I often find it useful to calculate the correlation of two time-based variables directly inside MySQL. For example:-
SELECT calcCorrelation('BHP','RIO','3600');
Where the first two inputs are the variable selections and the third is the time based quantization to use. Since MySQL does not have any built-in corr() function you need to do the heavy lifting yourself with a stored function.
Included below is a function that you can use by simply placing the dataset you want correlated into a (temporary) table named `temp_calc_correlation_data` with columns `variable_name`,`value` and `timestamp`.
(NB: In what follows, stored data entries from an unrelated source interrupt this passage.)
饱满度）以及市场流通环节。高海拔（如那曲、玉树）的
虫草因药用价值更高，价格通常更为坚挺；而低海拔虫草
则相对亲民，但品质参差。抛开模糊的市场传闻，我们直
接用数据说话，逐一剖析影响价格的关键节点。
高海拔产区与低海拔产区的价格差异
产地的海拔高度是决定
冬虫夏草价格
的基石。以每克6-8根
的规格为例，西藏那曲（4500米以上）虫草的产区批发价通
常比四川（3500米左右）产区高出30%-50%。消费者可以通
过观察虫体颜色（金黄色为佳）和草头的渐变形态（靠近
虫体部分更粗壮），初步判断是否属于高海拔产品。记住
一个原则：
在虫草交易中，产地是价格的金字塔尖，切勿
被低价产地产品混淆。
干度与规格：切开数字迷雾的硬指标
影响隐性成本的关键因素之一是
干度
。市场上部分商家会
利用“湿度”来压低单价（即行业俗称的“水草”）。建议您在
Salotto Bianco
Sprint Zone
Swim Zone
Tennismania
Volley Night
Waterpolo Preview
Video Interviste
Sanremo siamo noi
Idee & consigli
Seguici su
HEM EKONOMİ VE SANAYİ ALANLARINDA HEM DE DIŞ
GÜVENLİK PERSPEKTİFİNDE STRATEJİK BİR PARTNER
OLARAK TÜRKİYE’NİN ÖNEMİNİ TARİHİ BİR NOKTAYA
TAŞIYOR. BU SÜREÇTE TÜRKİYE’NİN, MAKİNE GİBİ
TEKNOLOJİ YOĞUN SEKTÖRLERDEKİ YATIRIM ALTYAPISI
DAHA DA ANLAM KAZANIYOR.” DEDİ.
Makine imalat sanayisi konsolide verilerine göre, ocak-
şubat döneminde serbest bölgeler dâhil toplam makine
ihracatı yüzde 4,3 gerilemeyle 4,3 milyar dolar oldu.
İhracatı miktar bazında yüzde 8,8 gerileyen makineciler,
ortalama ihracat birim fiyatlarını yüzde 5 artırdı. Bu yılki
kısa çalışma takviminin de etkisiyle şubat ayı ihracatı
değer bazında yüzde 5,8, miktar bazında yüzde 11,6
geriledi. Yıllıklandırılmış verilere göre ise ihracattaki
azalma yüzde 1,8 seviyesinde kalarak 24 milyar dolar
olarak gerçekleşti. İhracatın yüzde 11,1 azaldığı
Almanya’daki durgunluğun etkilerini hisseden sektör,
DROP TEMPORARY TABLE IF EXISTS `temp_calc_correlation_data`; CREATE TEMPORARY TABLE `temp_calc_correlation_data` (`variable_name` VARCHAR(32), `value` DOUBLE, `timestamp` DATETIME) ENGINE=MEMORY;
You might therefore find yourself doing something like this to populate data into that table:-
INSERT INTO `temp_calc_correlation_data` ( SELECT `ticker_symbol` AS 'variable_name', ((`bid`+`offer`)/2) AS 'value', `timestamp` FROM `market_data` WHERE (2>1) AND `timestamp` >= '2010-01-01 00:00:00' AND `timestamp` <= '2010-06-01 00:00:00' AND (`ticker_symbol` = 'BHP' OR 'RIO') ORDER BY `timestamp` );
Unfortunately MySQL will not handle dynamic SQL inside a stored function which might otherwise allow us to create a truly portable function. Thus if you want to avoid the process of shoveling data into the `temp_calc_correlation_data` table first you can also adjust the calcCorrelation() function and hard code in the source table and add some datetime inputs to calcCorrelation().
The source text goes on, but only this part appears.